Good afternoon Jeff and Christina.
Thank you very much for giving me the opportunity to speak to the International Union of Police Associations representing the Broward Sheriff’s Office (BSO) employees this afternoon. Please share this email with Joe, Patrice, and Larry as I did not get email addresses from them.
Here is a recap of the items we discussed today and my positions:
Christina shared a comparison of law enforcement officers’ pay scale. The document compares entry levels and supervisor minimum salaries with other municipal departments and county agencies. As I stated, I strongly support budgetary actions to improve BSO’s uniform personnel’s salary increases to make the agency more competitive. We must attract, hire and retain the best and brightest to fill vacancies in each of BSO’s Departments.
We discussed a recent proposal for 2%, 2% and $1000 as the latest position in contract negotiations. I believe BSO employees have been traditionally underpaid and a great deal of the problem stems from the County’s insistence that the Sheriff’s office receive approximately half of the general fund while the County retains the other half. I never understood the reason for this formula and believe it is more of a legacy than a real assessment of the programs funded. I believe all County Departments and BSO should compete for these funds based on a strategic plan that lays out the priorities of the community. As a candidate going door to door as part of my grass roots campaign, I know that Public Safety is a priority and is front and center in the minds of the community. Instead of splitting the budget nearly in half, let’s consider having all programs compete for these limited resources.
Joe mentioned to me before the meeting and Christina followed up on the funding shortfalls in the Child Protective Investigative Section. As you know, as a Guardian ad Litem, I understand the importance of this Section and will work cooperatively with the Union and BSO to get additional funding from the State.
As to body worn cameras, I am not sold on this program being the answer to the problems stated. I am always hesitant to undertake a program that could be a kneejerk reaction to an issue. The assumption is that having deputies wear these cameras will reduce the threat to the community. For the most part, it does not provide any additional protection for our deputies out in the community. In addition, although the cameras are now relatively inexpensive; the training, maintenance and not to mention the video storage will be a legacy cost far into the future.

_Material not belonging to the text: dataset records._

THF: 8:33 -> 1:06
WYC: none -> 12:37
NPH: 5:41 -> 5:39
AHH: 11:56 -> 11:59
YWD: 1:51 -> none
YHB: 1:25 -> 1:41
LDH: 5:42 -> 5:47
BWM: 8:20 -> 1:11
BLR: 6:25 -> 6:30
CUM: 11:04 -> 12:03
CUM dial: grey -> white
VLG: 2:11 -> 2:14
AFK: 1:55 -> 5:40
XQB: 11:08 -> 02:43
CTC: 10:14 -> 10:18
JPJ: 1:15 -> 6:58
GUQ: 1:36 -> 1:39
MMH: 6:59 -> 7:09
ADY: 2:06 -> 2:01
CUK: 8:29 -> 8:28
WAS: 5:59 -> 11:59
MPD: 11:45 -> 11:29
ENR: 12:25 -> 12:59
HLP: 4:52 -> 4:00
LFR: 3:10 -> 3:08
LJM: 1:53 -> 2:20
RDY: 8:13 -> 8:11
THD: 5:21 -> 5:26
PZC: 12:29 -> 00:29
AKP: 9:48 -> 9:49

This morning I watched a video where a Hallandale police officer shot and killed a suspect who attempted to run over the officer. Although a body worn camera caught the scene and showed an acceptable use of force, the witnesses and details of the event would have supported the officers account of the incident. I am certain I am not ready to approve spending public safety funds when in the final assessment these funds could could be spent on better training and equipment for our law enforcement officers. We need to take a long view of this issue and determine what is the root cause of the problem we are trying to define and identify the best ways to address it. I am certain when we determine the root cause of these incidents, it will not be the lack of cameras. It could be that body worn cameras are the best answer but from a review of the literature I do not believe we are close to making that determination.
As I stated at the beginning of the interview, as a successful public safety official, I understand and support our men and women in green.
Once again, I appreciate your time and hope you found my answers to your broad range of questions and my knowledge of the plight of the agency to qualify me for the endorsement of the IUAP.